Hi, I have multiple conditions (A-F) with triplicates (1-3) to cross compare but they can not be sequenced together due to the sample number limitation of the sequencing machine. So they have to divide into 2 batches for sequencing. Following sequencing, I used Tophat2-featureCounts-DEseq2 pipeline to analyze them. My question is: should I merge the FeatureCounts result into one file as the input for DEseq2? Is it OK that I run the pipeline for each batch of samples, generate the DE results (Condition vs control) and then compare the final results?
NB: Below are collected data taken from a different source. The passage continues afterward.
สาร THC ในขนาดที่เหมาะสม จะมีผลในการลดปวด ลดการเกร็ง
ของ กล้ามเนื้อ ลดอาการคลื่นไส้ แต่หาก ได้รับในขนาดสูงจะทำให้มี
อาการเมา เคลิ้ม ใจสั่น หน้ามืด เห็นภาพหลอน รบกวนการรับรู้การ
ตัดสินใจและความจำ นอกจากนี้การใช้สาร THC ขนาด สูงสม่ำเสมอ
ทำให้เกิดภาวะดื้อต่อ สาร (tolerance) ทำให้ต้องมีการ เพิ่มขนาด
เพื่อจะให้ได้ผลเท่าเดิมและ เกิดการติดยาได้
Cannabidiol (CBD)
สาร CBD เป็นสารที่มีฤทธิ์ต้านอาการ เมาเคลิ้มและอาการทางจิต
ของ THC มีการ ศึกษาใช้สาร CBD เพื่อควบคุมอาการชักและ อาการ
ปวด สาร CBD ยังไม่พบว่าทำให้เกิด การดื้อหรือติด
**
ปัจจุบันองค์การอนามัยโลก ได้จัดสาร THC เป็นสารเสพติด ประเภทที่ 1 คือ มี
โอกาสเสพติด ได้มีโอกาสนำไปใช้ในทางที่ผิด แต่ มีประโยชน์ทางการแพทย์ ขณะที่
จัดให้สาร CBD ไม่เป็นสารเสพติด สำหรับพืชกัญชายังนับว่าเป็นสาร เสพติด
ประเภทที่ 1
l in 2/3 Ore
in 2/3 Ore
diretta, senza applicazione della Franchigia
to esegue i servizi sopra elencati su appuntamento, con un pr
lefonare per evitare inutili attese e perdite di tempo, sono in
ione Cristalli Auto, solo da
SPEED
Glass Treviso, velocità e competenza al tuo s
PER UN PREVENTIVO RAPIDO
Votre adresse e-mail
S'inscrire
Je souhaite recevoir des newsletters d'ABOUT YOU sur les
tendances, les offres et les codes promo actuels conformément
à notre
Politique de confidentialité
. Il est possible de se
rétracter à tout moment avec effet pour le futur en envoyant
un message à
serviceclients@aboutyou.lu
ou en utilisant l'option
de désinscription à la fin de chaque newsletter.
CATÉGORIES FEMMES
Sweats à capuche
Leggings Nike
For example, the first batch is
A.1 | Control |
A.2 | Control |
A.3 | Control |
B.1 | ConditionB |
B.2 | ConditionB |
B.3 | ConditionB |
C.1 | ConditionC |
C.2 | ConditionC |
C.3 | ConditionC |
D.3 | ConditionD |
D.3 | ConditionD |
D.3 | ConditionD |
The second batch is
E.1 | ConditionE |
E.2 | ConditionE |
E.3 | ConditionE |
F.1 | ConditionF |
F.2 | ConditionF |
F.3 | ConditionF |
Can I run Tophat2-featureCounts-DEseq2 pipeline on these batches separately and generate DE results (Condition vs Control) and then compare these DE results among different conditions? Or should I let FeatureCounts summarize reads from all two batches into one CountData to feed into DEseq2 for DE analysis?
PS. all conditions share the same controls which are A.1; A.2; A.3;
Hi, James,
Thanks for your advice. Yes, we realized that batching effect can introduce bias into our samples after we completed all the sequencing. We are doing as exactly what you suggested now for other experiments.
However, with these old data, we want to take a look at any meaningful indications. We will follow up to validate via biological assays.